Esattamente. Un sipario che chiude una parte della rappresentazione e ne apre un altro. Subito dopo c’è il capitolo del Presagio, in cui si annuncia qualcosa, ossia l’inizio della rinascita. Nel caso della Fenice questa non è semplicemente una buona cosa, la rinascita è nella sua natura. 

Il destino nel nome…

Accadono cose difficili da spiegare, che  però sono evidenti, hanno una loro evidenza: il teatro porta quel nome, era già successo nel ’36, viene distrutto dal fuoco, rinasce, nello stesso luogo, viene distrutto nuovamente dal fuoco, rinasce nello stesso luogo… Quel nome sancisce la sua vita particolare, il teatro rispetta la promessa contenuta nel nome, la necessità di un morire che non è definitivo. 

E’ il segreto dell’eternità…

E’ qualcosa che sta all’origine della nostra civiltà. 

Il finale del documentario è aperto.
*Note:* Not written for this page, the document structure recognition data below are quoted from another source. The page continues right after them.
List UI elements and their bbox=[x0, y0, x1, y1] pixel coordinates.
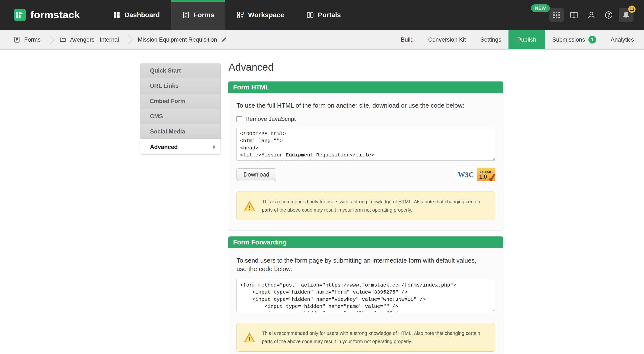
sidebar-item-cms[interactable]: CMS bbox=[140, 109, 220, 124]
nav-item-label: Workspace bbox=[248, 11, 284, 19]
workspace-icon bbox=[236, 11, 244, 19]
form-forwarding-panel-header: Form Forwarding bbox=[228, 236, 503, 248]
form-name-label: Mission Equipment Requisition bbox=[138, 36, 217, 43]
new-badge: NEW bbox=[531, 4, 550, 12]
breadcrumb-form-name: Mission Equipment Requisition bbox=[132, 36, 233, 43]
forms-doc-icon bbox=[14, 36, 20, 43]
sidebar-item-label: Embed Form bbox=[150, 98, 186, 105]
sidebar-item-social-media[interactable]: Social Media bbox=[140, 124, 220, 139]
sidebar-item-label: CMS bbox=[150, 113, 163, 120]
panel-title: Form HTML bbox=[233, 84, 269, 91]
tab-analytics[interactable]: Analytics bbox=[604, 30, 644, 49]
remove-javascript-label: Remove JavaScript bbox=[246, 116, 296, 122]
form-forwarding-description-line1: To send users to the form page by submit… bbox=[236, 257, 495, 264]
w3c-checkmark-icon: ✓ bbox=[487, 170, 498, 185]
form-forwarding-warning-box: ! This is recommended only for users wit… bbox=[236, 323, 495, 351]
tab-label: Publish bbox=[517, 36, 536, 43]
sidebar-item-quick-start[interactable]: Quick Start bbox=[140, 63, 220, 78]
docs-book-icon[interactable] bbox=[567, 8, 581, 22]
breadcrumb-bar: Forms Avengers - Internal Mission Equipm… bbox=[0, 30, 644, 50]
breadcrumb-forms[interactable]: Forms bbox=[14, 36, 46, 43]
tab-label: Build bbox=[401, 36, 414, 43]
tab-submissions[interactable]: Submissions 1 bbox=[545, 30, 604, 49]
breadcrumb-folder[interactable]: Avengers - Internal bbox=[54, 36, 125, 43]
nav-item-label: Forms bbox=[194, 11, 214, 19]
apps-grid-icon[interactable] bbox=[549, 8, 564, 22]
page-title: Advanced bbox=[228, 61, 504, 73]
form-forwarding-panel-body: To send users to the form page by submit… bbox=[228, 248, 503, 354]
download-button[interactable]: Download bbox=[236, 168, 276, 181]
content-area: Quick Start URL Links Embed Form CMS Soc… bbox=[0, 50, 644, 354]
warning-icon: ! bbox=[244, 201, 255, 211]
chevron-separator-icon bbox=[46, 35, 54, 44]
top-nav-utilities: NEW 11 bbox=[531, 0, 644, 30]
sidebar-item-label: Advanced bbox=[150, 144, 178, 150]
panel-title: Form Forwarding bbox=[233, 239, 287, 246]
tab-label: Submissions bbox=[552, 36, 585, 43]
portals-icon bbox=[306, 11, 314, 19]
sidebar-item-url-links[interactable]: URL Links bbox=[140, 78, 220, 94]
warning-text: This is recommended only for users with … bbox=[262, 329, 488, 345]
breadcrumb: Forms Avengers - Internal Mission Equipm… bbox=[0, 30, 233, 49]
sidebar-item-embed-form[interactable]: Embed Form bbox=[140, 94, 220, 109]
sidebar-item-label: Quick Start bbox=[150, 67, 181, 74]
tab-build[interactable]: Build bbox=[394, 30, 421, 49]
breadcrumb-label: Avengers - Internal bbox=[70, 36, 119, 43]
notification-count-badge: 11 bbox=[628, 5, 636, 14]
nav-item-workspace[interactable]: Workspace bbox=[226, 0, 295, 30]
nav-item-label: Dashboard bbox=[124, 11, 160, 19]
top-navigation: formstack Dashboard Forms Workspace bbox=[0, 0, 644, 30]
brand-name: formstack bbox=[30, 9, 80, 21]
form-html-panel: Form HTML To use the full HTML of the fo… bbox=[228, 81, 504, 230]
active-item-arrow-icon bbox=[213, 145, 216, 149]
forms-icon bbox=[182, 11, 190, 19]
form-html-actions: Download W3C XHTML 1.0 ✓ bbox=[236, 168, 495, 181]
form-html-description: To use the full HTML of the form on anot… bbox=[236, 102, 495, 109]
w3c-xhtml-badge[interactable]: W3C XHTML 1.0 ✓ bbox=[454, 168, 495, 181]
nav-item-forms[interactable]: Forms bbox=[171, 0, 226, 30]
remove-javascript-row: Remove JavaScript bbox=[236, 116, 495, 122]
sidebar-item-label: Social Media bbox=[150, 128, 185, 135]
form-html-panel-body: To use the full HTML of the form on anot… bbox=[228, 93, 503, 230]
publish-side-menu: Quick Start URL Links Embed Form CMS Soc… bbox=[140, 63, 221, 155]
form-forwarding-panel: Form Forwarding To send users to the for… bbox=[228, 236, 504, 354]
dashboard-icon bbox=[113, 11, 120, 19]
account-person-icon[interactable] bbox=[584, 8, 598, 22]
warning-icon: ! bbox=[244, 332, 255, 342]
nav-item-dashboard[interactable]: Dashboard bbox=[102, 0, 171, 30]
sidebar-item-label: URL Links bbox=[150, 83, 178, 89]
form-forwarding-description-line2: use the code below: bbox=[236, 265, 495, 273]
formstack-logo-icon bbox=[14, 9, 26, 21]
tab-conversion-kit[interactable]: Conversion Kit bbox=[421, 30, 473, 49]
form-html-panel-header: Form HTML bbox=[228, 82, 503, 93]
submissions-count-badge: 1 bbox=[588, 36, 596, 44]
screen: formstack Dashboard Forms Workspace bbox=[0, 0, 644, 354]
tab-label: Analytics bbox=[611, 36, 634, 43]
nav-item-portals[interactable]: Portals bbox=[295, 0, 352, 30]
tab-settings[interactable]: Settings bbox=[473, 30, 508, 49]
tab-label: Settings bbox=[480, 36, 501, 43]
form-section-tabs: Build Conversion Kit Settings Publish Su… bbox=[394, 30, 644, 49]
advanced-page: Advanced Form HTML To use the full HTML … bbox=[228, 61, 504, 354]
formstack-logo[interactable]: formstack bbox=[0, 0, 80, 30]
help-icon[interactable] bbox=[602, 8, 616, 22]
notifications-bell-icon[interactable]: 11 bbox=[619, 8, 633, 22]
main-nav: Dashboard Forms Workspace Portals bbox=[102, 0, 352, 30]
w3c-logo-text: W3C bbox=[455, 168, 477, 181]
tab-publish[interactable]: Publish bbox=[508, 30, 545, 49]
form-forwarding-code-box[interactable]: <form method="post" action="https://www.… bbox=[236, 279, 495, 312]
breadcrumb-label: Forms bbox=[24, 36, 40, 43]
warning-text: This is recommended only for users with … bbox=[262, 198, 488, 214]
form-html-warning-box: ! This is recommended only for users wit… bbox=[236, 191, 495, 220]
nav-item-label: Portals bbox=[318, 11, 341, 19]
folder-icon bbox=[60, 36, 66, 43]
sidebar-item-advanced[interactable]: Advanced bbox=[140, 139, 220, 155]
form-html-code-box[interactable]: <!DOCTYPE html> <html lang=""> <head> <t… bbox=[236, 128, 495, 161]
chevron-separator-icon bbox=[124, 35, 133, 44]
remove-javascript-checkbox[interactable] bbox=[236, 116, 242, 122]
tab-label: Conversion Kit bbox=[428, 36, 466, 43]
edit-form-name-icon[interactable] bbox=[221, 37, 227, 43]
Gli uccelli sono ritornati a costruire i loro nidi sulle gru del cantiere, e i veneziani cominciano a ricostruire il loro “nido” che è il teatro. Tuttavia Lei non mostra il teatro ricostruito: è stata una scelta voluta?

Assolutamente, in fondo cosa importava? Ai fini del racconto importava far vedere il teatro   completamente ricostruito? No, era sufficiente dire: il teatro rinasce, il teatro non è morto per sempre. Quell’incendio che sembrava avere un potere totale, in realtà (non è un processo immediato, richiede del tempo, ma non ha importanza, quello che conta è che alcune cose accadano) viene sconfitto, c’è una vitalità intrinseca nell’uccello fenice che non può essere annientata dal fuoco. Anzi il fuoco probabilmente aveva spazzato via una struttura, un involucro, che aveva chiuso il suo ciclo, non in quanto Teatro La Fenice, ma in quanto forma attuale del teatro la Fenice. Questo è detto nel film dalla sequenza della lettera che racconta degli uccelli. Una cosa che mi ha colpito quando me l’hanno raccontata: gli uccelli che abitavano su tetto del teatro e vi avevano fatto il nido, non erano andati via, sono rimasti sul luogo, hanno aspettato che il teatro risorgesse. Quando sono arrivate le gru per cominciare la ricostruzione, infatti, hanno fatto il nido sulle gru, sicuri che il loro posto sarebbe tornato a essere quello che era. E’ notevole no? Un elemento naturale, ossia un uccello, non ha mai preso in considerazione l’idea che il teatro fosse sparito, ma solo che sarebbe stato assente per un po’ di tempo, bastava aspettare. Questo è raccontato nel film attraverso una piccola finzione, la lettera, che è del tutto inventata. Era il solo modo per far passare questa cosa magica degli uccelli, e ho pensato ad un ipotetico viaggiatore che arriva a  Venezia, gli capita di abitare in un albergo vicino alla Fenice e il portiere gli fa notare il nido in cima alla gru.